= José Victor da Silva Ângelo =

Portuguese diplomat

José Victor da Silva Angelo (born 1949, Portugal) formerly served as the Special Representative and Head of the United Nations Mission in the Central African Republic and Chad (MINURCAT). He was appointed to the position by UN Secretary-General Ban Ki-moon on 31 January 2008.

Ângelo obtained a master's degree in sociology from Instituto Superior Económico e Social of the University of Évora, Portugal and studied for a Doctor of Philosophy in sociology at l’Université libre de Bruxelles, Belgium.

He started his career as a university lecturer and served as Senior Statistician in the Portuguese National Institute of Statistics (INE).

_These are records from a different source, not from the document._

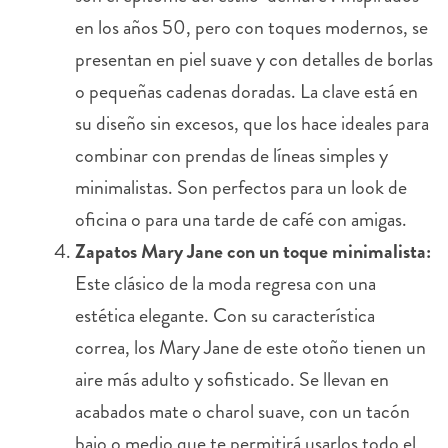
en los años 50, pero con toques modernos, se
presentan en piel suave y con detalles de borlas
o pequeñas cadenas doradas. La clave está en
su diseño sin excesos, que los hace ideales para
combinar con prendas de líneas simples y
minimalistas. Son perfectos para un look de
oficina o para una tarde de café con amigas.
Zapatos Mary Jane con un toque minimalista:
Este clásico de la moda regresa con una
estética elegante. Con su característica
correa, los Mary Jane de este otoño tienen un
aire más adulto y sofisticado. Se llevan en
acabados mate o charol suave, con un tacón
bajo o medio que te permitirá usarlos todo el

He was a member of the Electoral Commission of Portugal.

Later on, he joined the United Nations, where he served in various capacities, including United Nations Development Programme (UNDP) Special Envoy for East Timor and Asia, Deputy Regional Director for Africa at UNDP in New York, Resident Coordinator/Resident Representative in the United Republic of Tanzania and the Gambia, and Deputy Resident Representative in the Central African Republic. He also served as United Nations Population Fund (UNFPA) Representative in Mozambique and United Nations Adviser in São Tomé and Príncipe.

His extensive experience brought him to serve on more senior positions at the United Nations. From 2000 to 2004, he served as UNDP Resident Representative in Zimbabwe. From 2005 to 2007, he was the Executive Representative of the Secretary-General for Sierra Leone, as well as the Resident Coordinator of the United Nations System in Freetown.

He is married and has two daughters.